→ What needs to be done
Scan the entries below for the word "order". Copy out every line in which it occurs.
---- Input
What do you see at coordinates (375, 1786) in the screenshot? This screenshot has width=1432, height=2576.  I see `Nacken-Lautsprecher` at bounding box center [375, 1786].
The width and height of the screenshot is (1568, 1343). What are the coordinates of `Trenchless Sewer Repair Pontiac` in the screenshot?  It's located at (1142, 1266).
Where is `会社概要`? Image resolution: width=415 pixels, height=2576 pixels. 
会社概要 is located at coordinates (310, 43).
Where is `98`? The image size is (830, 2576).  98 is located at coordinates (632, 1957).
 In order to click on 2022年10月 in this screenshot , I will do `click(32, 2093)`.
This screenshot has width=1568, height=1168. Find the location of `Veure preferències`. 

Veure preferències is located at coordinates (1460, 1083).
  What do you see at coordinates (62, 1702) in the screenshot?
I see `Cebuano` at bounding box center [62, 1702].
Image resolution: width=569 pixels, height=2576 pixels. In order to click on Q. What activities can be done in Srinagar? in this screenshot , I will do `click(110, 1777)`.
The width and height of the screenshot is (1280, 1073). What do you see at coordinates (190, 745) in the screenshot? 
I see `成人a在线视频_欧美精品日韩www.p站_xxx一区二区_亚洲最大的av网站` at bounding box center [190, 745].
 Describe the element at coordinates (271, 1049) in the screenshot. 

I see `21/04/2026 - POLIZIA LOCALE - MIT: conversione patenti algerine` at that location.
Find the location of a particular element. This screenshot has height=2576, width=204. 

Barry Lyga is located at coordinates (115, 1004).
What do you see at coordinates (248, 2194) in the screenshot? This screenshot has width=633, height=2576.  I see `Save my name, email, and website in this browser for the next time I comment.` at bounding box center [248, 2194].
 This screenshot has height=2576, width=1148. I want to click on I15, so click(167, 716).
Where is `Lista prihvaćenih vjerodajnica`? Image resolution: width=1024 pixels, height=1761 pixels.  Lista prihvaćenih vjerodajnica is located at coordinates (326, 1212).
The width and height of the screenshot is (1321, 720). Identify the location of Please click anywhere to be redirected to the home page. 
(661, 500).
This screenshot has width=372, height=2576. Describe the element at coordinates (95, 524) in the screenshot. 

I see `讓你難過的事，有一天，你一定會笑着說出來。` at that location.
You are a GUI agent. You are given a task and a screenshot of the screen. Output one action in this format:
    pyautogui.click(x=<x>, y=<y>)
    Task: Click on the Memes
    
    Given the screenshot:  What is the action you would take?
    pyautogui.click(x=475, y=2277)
--------
→ Final answer
 In order to click on 2022年10月 in this screenshot , I will do `click(32, 2093)`.
Image resolution: width=569 pixels, height=2576 pixels. In order to click on Q. What activities can be done in Srinagar? in this screenshot , I will do `click(110, 1777)`.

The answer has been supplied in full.